* Material to process *
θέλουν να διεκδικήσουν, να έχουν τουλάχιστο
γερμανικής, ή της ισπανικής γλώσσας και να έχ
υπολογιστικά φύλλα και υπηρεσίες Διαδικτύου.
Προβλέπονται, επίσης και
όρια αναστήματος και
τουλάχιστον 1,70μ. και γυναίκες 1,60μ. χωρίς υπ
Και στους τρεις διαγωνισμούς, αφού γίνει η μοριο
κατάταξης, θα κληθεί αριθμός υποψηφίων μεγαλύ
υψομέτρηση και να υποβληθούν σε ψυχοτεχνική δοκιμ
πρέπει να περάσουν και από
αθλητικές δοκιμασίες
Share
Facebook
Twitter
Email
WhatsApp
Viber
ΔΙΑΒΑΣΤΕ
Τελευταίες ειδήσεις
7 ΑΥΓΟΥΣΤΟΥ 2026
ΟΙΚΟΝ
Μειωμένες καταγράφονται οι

* Work required *
Your answer must contain every line of the records, exactly.

* Written answer *
θέλουν να διεκδικήσουν, να έχουν τουλάχιστο
γερμανικής, ή της ισπανικής γλώσσας και να έχ
υπολογιστικά φύλλα και υπηρεσίες Διαδικτύου.
Προβλέπονται, επίσης και
όρια αναστήματος και
τουλάχιστον 1,70μ. και γυναίκες 1,60μ. χωρίς υπ
Και στους τρεις διαγωνισμούς, αφού γίνει η μοριο
κατάταξης, θα κληθεί αριθμός υποψηφίων μεγαλύ
υψομέτρηση και να υποβληθούν σε ψυχοτεχνική δοκιμ
πρέπει να περάσουν και από
αθλητικές δοκιμασίες
Share
Facebook
Twitter
Email
WhatsApp
Viber
ΔΙΑΒΑΣΤΕ
Τελευταίες ειδήσεις
7 ΑΥΓΟΥΣΤΟΥ 2026
ΟΙΚΟΝ
Μειωμένες καταγράφονται οι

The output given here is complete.